The `gemini` target follows Gemini CLI / Antigravity conventions: `GEMINI.md` provides
project context, `.gemini/skills/codedebrief/SKILL.md` provides provider-native workflow
guidance, and `.gemini/settings.json` registers the project-scoped CodeDebrief MCP server.

## Agent Workflow

For natural-language questions, agents should start with MCP `agent_context`.

`agent_context` returns a `workflow_slice` with:

- normalized intent and task type;
- primary and supporting flows;
- ordered source-grounded steps;
- decision nodes, branches, values, and outcomes;
- calls, callers, callees, and unresolved call context;
- domain logic for relevant state-like concepts;
- source ranges the agent can cite;
- visual handles for `snapshot_slice` and `codedebrief view`;
- omissions caused by token budget, ambiguity, stale artifacts, or unsupported capability;
- follow-up tools for expansion, path tracing, focused explanation, and snapshots.

When a user asks for a visual workflow, the agent should first render the deterministic
Mermaid visual returned by CodeDebrief:

1. Render `workflow_slice.presentation.canonical_visual.diagram` exactly as returned only
   when the client renders Mermaid inline.
2. If the client cannot render Mermaid inline, use `snapshot_slice` with
   `include_svg=false` and provide the returned `.mmd` or Mermaid Markdown artifact
   before prose. Do not paste a long Mermaid code block as the primary visual unless the
   user asks for raw or copyable Mermaid. These generated files are meant to be opened
   with the best available local preview path, for example opening the Markdown artifact
   in VS Code and using Markdown/Mermaid preview support.
3. Use SVG snapshot artifacts only when the user explicitly asks for SVG or local
   inspection; they are not the canonical chat visual.

The model may choose the first visible depth, but the text inside shown blocks must come
from CodeDebrief payloads. After the visual, the answer should include a short
high-level written flow in the user's language, derived from ordered steps, selected
flows, decisions, domain logic, and source ranges. That written flow should explain the
happy path first and include only the branches needed by the request. The answer should
also say that the diagram is a bounded summary and can be expanded.
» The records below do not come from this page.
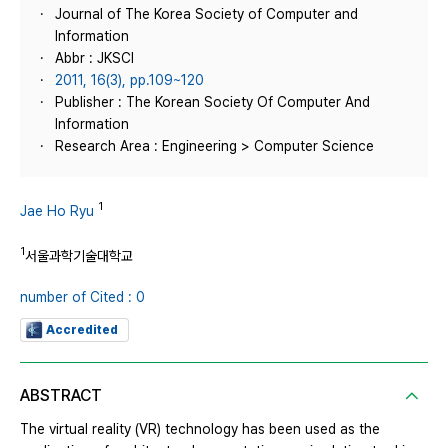
Journal of The Korea Society of Computer and
Information
Abbr : JKSCI
2011, 16(3), pp.109~120
Publisher : The Korean Society Of Computer And
Information
Research Area : Engineering > Computer Science
1
Jae Ho Ryu
1
서울과학기술대학교
number of Cited : 0
Accredited
ABSTRACT
The virtual reality (VR) technology has been used as the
If the user wants a
more language-friendly view, the agent may rewrite both labels and the written flow in
the user's language as a separate presentation layer, preserving ids or source anchors
and without adding facts.

## MCP Surface

Primary MCP tools:

| Tool | Purpose |
| --- | --- |
| `agent_context` | Default entrypoint for natural-language questions and changed-code context. |
| `expand_slice` | Widen or deepen a workflow slice from stable flow handles. |
| `workflow_path` | Trace a deterministic path between flows, symbols, or concepts. |
| `snapshot_slice` | Render a deterministic visual snapshot for a slice. |
| `explain_flow` | Explain one flow with ordered steps, decisions, calls, and source anchors. |
| `explain_node` | Explain one flowchart node with local edge and source context. |
| `explain_edge` | Explain one modeled edge with source context. |
| `validate_artifacts` | Check generated model validity and optional sync. |
| `update_codedebrief` | Refresh JSON, Markdown, and HTML artifacts from local source. |

Use `codedebrief view` for the manual UI. The CLI intentionally stays small:
`setup-agent`, `update`, `view`, `validate`, `doctor`, and `mcp`.

## Generated Artifacts

CodeDebrief writes deterministic artifacts under `codedebrief-out/`:

| File | Commit? | Purpose |
| --- | --- | --- |
| `codedebrief.json` | Yes | Canonical model consumed by MCP, CI, scripts, and the viewer. |
| `codedebrief.md` | Yes | Human-readable Markdown summary with Mermaid flowcharts. |
| `codedebrief.html` | Usually no | Local interactive viewer generated from the model. |

Commit `codedebrief.json` and `codedebrief.md` when CodeDebrief is part of the project
workflow. Regenerate HTML locally when a human needs the viewer.

## Manual Viewer

`codedebrief view` opens the complete interactive flowchart for a human. It is the official
manual experience for broad exploration:

```bash
codedebrief view
codedebrief view --render-only --no-open
```

![CodeDebrief manual viewer showing the interactive project flowchart](docs/assets/codedebrief-view-preview.png)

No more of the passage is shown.